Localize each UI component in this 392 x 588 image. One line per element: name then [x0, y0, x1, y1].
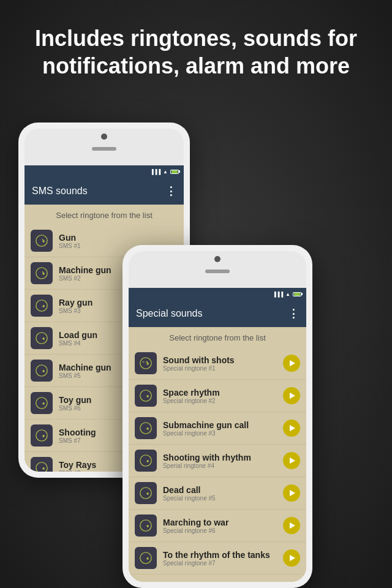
list-item[interactable]: Marching to war Special ringtone #6: [129, 510, 306, 542]
svg-point-13: [140, 488, 151, 499]
play-icon: [290, 522, 295, 529]
item-title: Gun: [59, 233, 178, 243]
list-item[interactable]: To the rhythm of the tanks Special ringt…: [129, 542, 306, 575]
play-button[interactable]: [283, 387, 300, 404]
item-text: Shooting with rhythm Sperial ringtone #4: [163, 453, 277, 469]
list-item[interactable]: Shooting with rhythm Sperial ringtone #4: [129, 445, 306, 477]
phone1-camera: [101, 134, 107, 140]
phone1-toolbar: SMS sounds ⋮: [24, 178, 184, 205]
play-icon: [290, 425, 295, 431]
svg-point-1: [36, 268, 47, 279]
phone2-toolbar: Special sounds ⋮: [129, 300, 306, 327]
signal-icon: ▐▐▐: [273, 292, 283, 297]
svg-point-6: [36, 430, 47, 441]
svg-point-9: [140, 358, 151, 369]
item-icon-gun: [31, 230, 53, 252]
play-button[interactable]: [283, 484, 300, 502]
phone2-status-bar: ▐▐▐ ▲: [129, 288, 306, 300]
play-button[interactable]: [283, 355, 300, 372]
svg-point-12: [140, 455, 151, 466]
phone2-screen: ▐▐▐ ▲ Special sounds ⋮ Select ringtone f…: [129, 251, 306, 582]
list-item[interactable]: Space rhythm Special ringtone #2: [129, 380, 306, 412]
svg-point-10: [140, 390, 151, 401]
list-item[interactable]: Dead call Special ringtone #5: [129, 477, 306, 510]
item-icon: [135, 352, 157, 374]
battery-icon: [293, 292, 301, 296]
list-item[interactable]: Sound with shots Special ringtone #1: [129, 347, 306, 380]
item-sub: Special ringtone #7: [163, 560, 277, 567]
item-title: Marching to war: [163, 518, 277, 527]
svg-point-14: [140, 520, 151, 531]
item-sub: Special ringtone #1: [163, 365, 277, 372]
phone1-app-title: SMS sounds: [32, 186, 165, 197]
phone2-list: Sound with shots Special ringtone #1 Spa…: [129, 347, 306, 582]
item-text: To the rhythm of the tanks Special ringt…: [163, 550, 277, 567]
phone1-list-header: Select ringtone from the list: [24, 205, 184, 225]
item-icon: [135, 385, 157, 407]
wifi-icon: ▲: [163, 169, 168, 175]
item-title: Sound with shots: [163, 355, 277, 365]
item-sub: Special ringtone #3: [163, 430, 277, 437]
play-icon: [290, 458, 295, 464]
battery-icon: [170, 170, 179, 174]
item-icon: [31, 392, 53, 414]
item-sub: Sperial ringtone #4: [163, 462, 277, 469]
item-icon: [31, 295, 53, 317]
item-icon: [135, 514, 157, 537]
item-text: Dead call Special ringtone #5: [163, 485, 277, 502]
play-button[interactable]: [283, 452, 300, 469]
item-title: To the rhythm of the tanks: [163, 550, 277, 560]
svg-point-2: [36, 300, 47, 311]
wifi-icon: ▲: [285, 292, 290, 297]
item-icon: [31, 327, 53, 349]
list-item[interactable]: Submachine gun call Special ringtone #3: [129, 412, 306, 445]
battery-fill: [294, 293, 300, 296]
item-icon: [135, 482, 157, 504]
item-icon: [31, 262, 53, 284]
phone2-list-header: Select ringtone from the list: [129, 327, 306, 347]
item-sub: Special ringtone #2: [163, 398, 277, 404]
svg-point-15: [140, 552, 151, 564]
item-title: Space rhythm: [163, 388, 277, 398]
item-icon: [135, 417, 157, 439]
phone1-status-bar: ▐▐▐ ▲: [24, 165, 184, 178]
svg-point-7: [36, 462, 47, 472]
play-icon: [290, 490, 295, 496]
item-title: Shooting with rhythm: [163, 453, 277, 462]
svg-point-5: [36, 398, 47, 409]
item-title: Submachine gun call: [163, 420, 277, 430]
play-button[interactable]: [283, 420, 300, 437]
phone2-camera: [214, 256, 221, 262]
phone1-menu-icon[interactable]: ⋮: [165, 184, 176, 198]
item-title: Dead call: [163, 485, 277, 495]
svg-point-0: [36, 235, 47, 246]
play-icon: [290, 393, 295, 399]
phone2-app-screen: ▐▐▐ ▲ Special sounds ⋮ Select ringtone f…: [129, 288, 306, 582]
header-section: Includes ringtones, sounds for notificat…: [0, 12, 392, 92]
item-sub: Special ringtone #6: [163, 527, 277, 534]
play-button[interactable]: [283, 517, 300, 534]
item-icon: [31, 457, 53, 472]
svg-point-4: [36, 365, 47, 376]
signal-icon: ▐▐▐: [150, 169, 160, 175]
item-text: Submachine gun call Special ringtone #3: [163, 420, 277, 437]
header-title: Includes ringtones, sounds for notificat…: [24, 24, 368, 80]
item-text: Sound with shots Special ringtone #1: [163, 355, 277, 372]
play-icon: [290, 555, 295, 561]
phone2-menu-icon[interactable]: ⋮: [288, 307, 299, 320]
item-text: Space rhythm Special ringtone #2: [163, 388, 277, 404]
phone2-app-title: Special sounds: [136, 308, 288, 319]
svg-point-11: [140, 423, 151, 434]
phone2-speaker: [205, 270, 230, 273]
item-icon: [135, 547, 157, 569]
phone1-speaker: [92, 147, 116, 151]
item-icon: [31, 424, 53, 447]
svg-point-3: [36, 333, 47, 344]
battery-fill: [172, 170, 178, 173]
play-icon: [290, 360, 295, 366]
phone2-device: ▐▐▐ ▲ Special sounds ⋮ Select ringtone f…: [123, 245, 312, 588]
item-icon: [31, 360, 53, 382]
item-icon: [135, 450, 157, 472]
item-text: Marching to war Special ringtone #6: [163, 518, 277, 534]
play-button[interactable]: [283, 549, 300, 567]
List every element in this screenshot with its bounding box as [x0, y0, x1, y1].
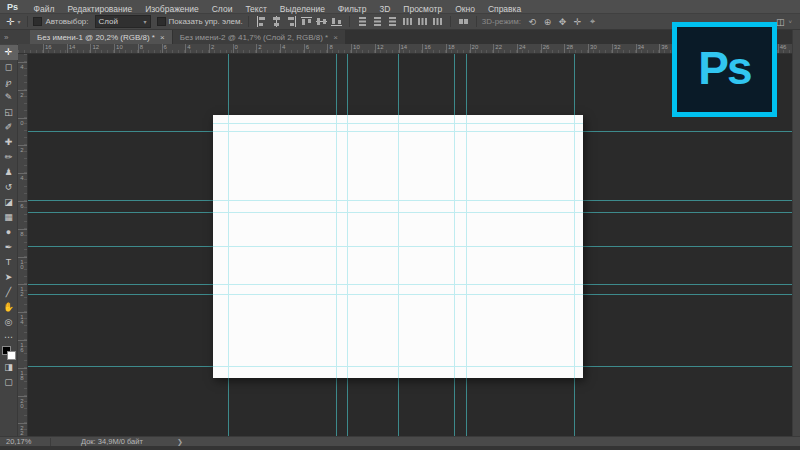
vertical-ruler[interactable]: 420246810121416182022 [18, 54, 28, 436]
distribute-left-edges-icon[interactable] [400, 15, 415, 28]
auto-align-layers-icon[interactable] [456, 15, 471, 28]
tools-panel-collapse[interactable]: » [0, 30, 30, 44]
menu-item-4[interactable]: Текст [239, 4, 273, 14]
menu-item-5[interactable]: Выделение [273, 4, 331, 14]
background-color-swatch[interactable] [7, 351, 16, 360]
align-horizontal-centers-icon[interactable] [269, 15, 284, 28]
align-top-edges-icon[interactable] [299, 15, 314, 28]
path-selection-tool[interactable]: ➤ [0, 270, 18, 285]
show-transform-controls-label: Показать упр. элем. [169, 17, 243, 26]
align-vertical-centers-icon[interactable] [314, 15, 329, 28]
color-swatches[interactable] [2, 346, 16, 360]
eraser-tool[interactable]: ◪ [0, 195, 18, 210]
3d-scale-icon[interactable]: ⌖ [585, 16, 600, 27]
ruler-tick [636, 44, 637, 53]
ruler-tick [564, 44, 565, 53]
document-tab-1[interactable]: Без имени-1 @ 20,2% (RGB/8) *× [30, 30, 172, 44]
ruler-number: 8 [140, 44, 143, 50]
zoom-level-field[interactable]: 20,17% [0, 437, 46, 446]
3d-pan-icon[interactable]: ✥ [555, 17, 570, 27]
history-brush-tool[interactable]: ↺ [0, 180, 18, 195]
ruler-number: 24 [519, 44, 526, 50]
tool-preset[interactable]: ✛ ▾ [4, 16, 22, 27]
guide-horizontal-on-document [213, 294, 583, 295]
rectangular-marquee-tool[interactable]: ◻ [0, 60, 18, 75]
ruler-number: 32 [614, 44, 621, 50]
ruler-tick [375, 44, 376, 53]
ruler-number: 6 [306, 44, 309, 50]
distribute-right-edges-icon[interactable] [430, 15, 445, 28]
ruler-tick [18, 312, 27, 313]
blur-tool[interactable]: ● [0, 225, 18, 240]
ruler-tick [588, 44, 589, 53]
menu-item-10[interactable]: Справка [481, 4, 527, 14]
ruler-number: 12 [19, 286, 25, 296]
ruler-number: 2 [19, 147, 25, 152]
hand-tool[interactable]: ✋ [0, 300, 18, 315]
zoom-tool[interactable]: ◎ [0, 315, 18, 330]
align-bottom-edges-icon[interactable] [329, 15, 344, 28]
align-right-edges-icon[interactable] [284, 15, 299, 28]
autoselect-target-dropdown[interactable]: Слой ▾ [95, 15, 151, 28]
menu-item-7[interactable]: 3D [373, 4, 397, 14]
status-options-chevron[interactable]: ❯ [177, 438, 183, 446]
distribute-bottom-edges-icon[interactable] [385, 15, 400, 28]
show-transform-controls-checkbox[interactable] [157, 17, 166, 26]
menu-item-1[interactable]: Редактирование [61, 4, 139, 14]
distribute-top-edges-icon[interactable] [355, 15, 370, 28]
chevron-down-icon: ˅ [788, 19, 792, 25]
menu-item-0[interactable]: Файл [27, 4, 61, 14]
ruler-number: 34 [638, 44, 645, 50]
menu-item-8[interactable]: Просмотр [397, 4, 449, 14]
document-tab-2[interactable]: Без имени-2 @ 41,7% (Слой 2, RGB/8) *× [172, 30, 345, 44]
ruler-number: 30 [590, 44, 597, 50]
3d-slide-icon[interactable]: ✛ [570, 17, 585, 27]
align-left-edges-icon[interactable] [254, 15, 269, 28]
distribute-horizontal-centers-icon[interactable] [415, 15, 430, 28]
ruler-tick [517, 44, 518, 53]
type-tool[interactable]: T [0, 255, 18, 270]
eyedropper-tool[interactable]: ✐ [0, 120, 18, 135]
tab-close-icon[interactable]: × [333, 33, 338, 42]
ps-app-icon[interactable]: Ps [7, 2, 18, 12]
ruler-number: 10 [116, 44, 123, 50]
edit-toolbar-button[interactable]: ⋯ [0, 330, 18, 345]
distribute-vertical-centers-icon[interactable] [370, 15, 385, 28]
line-tool[interactable]: ╱ [0, 285, 18, 300]
menu-item-6[interactable]: Фильтр [331, 4, 373, 14]
3d-orbit-icon[interactable]: ⟲ [525, 17, 540, 27]
menu-item-2[interactable]: Изображение [139, 4, 206, 14]
workspace-icon: ◫ [776, 17, 785, 27]
3d-mode-label: 3D-режим: [482, 17, 521, 26]
screen-mode-button[interactable]: ▢ [0, 375, 18, 390]
status-bar: 20,17% Док: 34,9М/0 байт ❯ [0, 436, 800, 446]
autoselect-checkbox[interactable] [33, 17, 42, 26]
guide-horizontal-on-document [213, 123, 583, 124]
ruler-tick [18, 145, 27, 146]
ruler-number: 4 [282, 44, 285, 50]
menu-item-9[interactable]: Окно [449, 4, 482, 14]
panel-dock-edge[interactable] [792, 30, 800, 436]
ruler-number: 28 [566, 44, 573, 50]
ruler-tick [162, 44, 163, 53]
ruler-tick [493, 44, 494, 53]
spot-healing-brush-tool[interactable]: ✚ [0, 135, 18, 150]
3d-roll-icon[interactable]: ⊕ [540, 17, 555, 27]
tab-close-icon[interactable]: × [160, 33, 165, 42]
clone-stamp-tool[interactable]: ♟ [0, 165, 18, 180]
ruler-tick [778, 44, 779, 53]
move-tool[interactable]: ✛ [0, 45, 18, 60]
ruler-number: 6 [164, 44, 167, 50]
crop-tool[interactable]: ◱ [0, 105, 18, 120]
gradient-tool[interactable]: ▦ [0, 210, 18, 225]
separator [476, 16, 477, 27]
workspace-switcher[interactable]: ◫ ˅ [776, 17, 794, 27]
lasso-tool[interactable]: ℘ [0, 75, 18, 90]
ruler-number: 22 [495, 44, 502, 50]
ruler-tick [327, 44, 328, 53]
brush-tool[interactable]: ✏ [0, 150, 18, 165]
quick-mask-button[interactable]: ◨ [0, 360, 18, 375]
quick-selection-tool[interactable]: ✎ [0, 90, 18, 105]
menu-item-3[interactable]: Слои [205, 4, 239, 14]
pen-tool[interactable]: ✒ [0, 240, 18, 255]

------------------------------------------------------------

- _To do_: Among the records, find every line holding the word "Includes" and copy it.

- _Answer for the task_:
header-section: Includes ringtones, sounds for notificat…: [0, 12, 392, 92]
header-title: Includes ringtones, sounds for notificat…: [24, 24, 368, 80]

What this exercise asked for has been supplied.